» **Task prompt**
From first line to last, write out the data precisely as shown.

Collected data:

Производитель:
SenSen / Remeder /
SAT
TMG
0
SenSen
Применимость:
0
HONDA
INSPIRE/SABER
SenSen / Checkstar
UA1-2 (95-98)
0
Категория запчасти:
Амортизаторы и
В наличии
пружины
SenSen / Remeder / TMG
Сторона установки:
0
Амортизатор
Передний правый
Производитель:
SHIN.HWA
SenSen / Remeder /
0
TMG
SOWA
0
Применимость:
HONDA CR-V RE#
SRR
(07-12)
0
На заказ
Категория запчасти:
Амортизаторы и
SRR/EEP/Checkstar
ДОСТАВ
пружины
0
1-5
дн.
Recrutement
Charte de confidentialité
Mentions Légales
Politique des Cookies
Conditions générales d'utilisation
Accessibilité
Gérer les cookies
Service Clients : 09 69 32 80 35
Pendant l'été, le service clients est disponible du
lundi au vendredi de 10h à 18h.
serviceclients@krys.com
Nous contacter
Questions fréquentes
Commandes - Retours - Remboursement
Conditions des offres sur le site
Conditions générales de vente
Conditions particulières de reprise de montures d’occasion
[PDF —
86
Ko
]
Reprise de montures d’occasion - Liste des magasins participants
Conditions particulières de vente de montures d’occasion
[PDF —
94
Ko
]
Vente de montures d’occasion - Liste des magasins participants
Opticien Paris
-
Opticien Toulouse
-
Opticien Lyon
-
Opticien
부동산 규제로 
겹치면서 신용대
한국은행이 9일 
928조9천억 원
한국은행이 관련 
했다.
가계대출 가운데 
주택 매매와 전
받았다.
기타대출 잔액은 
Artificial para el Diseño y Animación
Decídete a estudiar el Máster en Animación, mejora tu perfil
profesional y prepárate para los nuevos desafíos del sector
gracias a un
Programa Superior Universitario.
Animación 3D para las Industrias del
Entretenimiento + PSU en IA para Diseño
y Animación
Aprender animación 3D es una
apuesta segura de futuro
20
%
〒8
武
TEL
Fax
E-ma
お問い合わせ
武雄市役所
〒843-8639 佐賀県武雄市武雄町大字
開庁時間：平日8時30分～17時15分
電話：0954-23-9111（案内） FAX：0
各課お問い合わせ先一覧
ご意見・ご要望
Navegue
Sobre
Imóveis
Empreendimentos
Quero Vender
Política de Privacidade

» **Answer to this problem**
Производитель:
SenSen / Remeder /
SAT
TMG
0
SenSen
Применимость:
0
HONDA
INSPIRE/SABER
SenSen / Checkstar
UA1-2 (95-98)
0
Категория запчасти:
Амортизаторы и
В наличии
пружины
SenSen / Remeder / TMG
Сторона установки:
0
Амортизатор
Передний правый
Производитель:
SHIN.HWA
SenSen / Remeder /
0
TMG
SOWA
0
Применимость:
HONDA CR-V RE#
SRR
(07-12)
0
На заказ
Категория запчасти:
Амортизаторы и
SRR/EEP/Checkstar
ДОСТАВ
пружины
0
1-5
дн.
Recrutement
Charte de confidentialité
Mentions Légales
Politique des Cookies
Conditions générales d'utilisation
Accessibilité
Gérer les cookies
Service Clients : 09 69 32 80 35
Pendant l'été, le service clients est disponible du
lundi au vendredi de 10h à 18h.
serviceclients@krys.com
Nous contacter
Questions fréquentes
Commandes - Retours - Remboursement
Conditions des offres sur le site
Conditions générales de vente
Conditions particulières de reprise de montures d’occasion
[PDF —
86
Ko
]
Reprise de montures d’occasion - Liste des magasins participants
Conditions particulières de vente de montures d’occasion
[PDF —
94
Ko
]
Vente de montures d’occasion - Liste des magasins participants
Opticien Paris
-
Opticien Toulouse
-
Opticien Lyon
-
Opticien
부동산 규제로 
겹치면서 신용대
한국은행이 9일 
928조9천억 원
한국은행이 관련 
했다.
가계대출 가운데 
주택 매매와 전
받았다.
기타대출 잔액은 
Artificial para el Diseño y Animación
Decídete a estudiar el Máster en Animación, mejora tu perfil
profesional y prepárate para los nuevos desafíos del sector
gracias a un
Programa Superior Universitario.
Animación 3D para las Industrias del
Entretenimiento + PSU en IA para Diseño
y Animación
Aprender animación 3D es una
apuesta segura de futuro
20
%
〒8
武
TEL
Fax
E-ma
お問い合わせ
武雄市役所
〒843-8639 佐賀県武雄市武雄町大字
開庁時間：平日8時30分～17時15分
電話：0954-23-9111（案内） FAX：0
各課お問い合わせ先一覧
ご意見・ご要望
Navegue
Sobre
Imóveis
Empreendimentos
Quero Vender
Política de Privacidade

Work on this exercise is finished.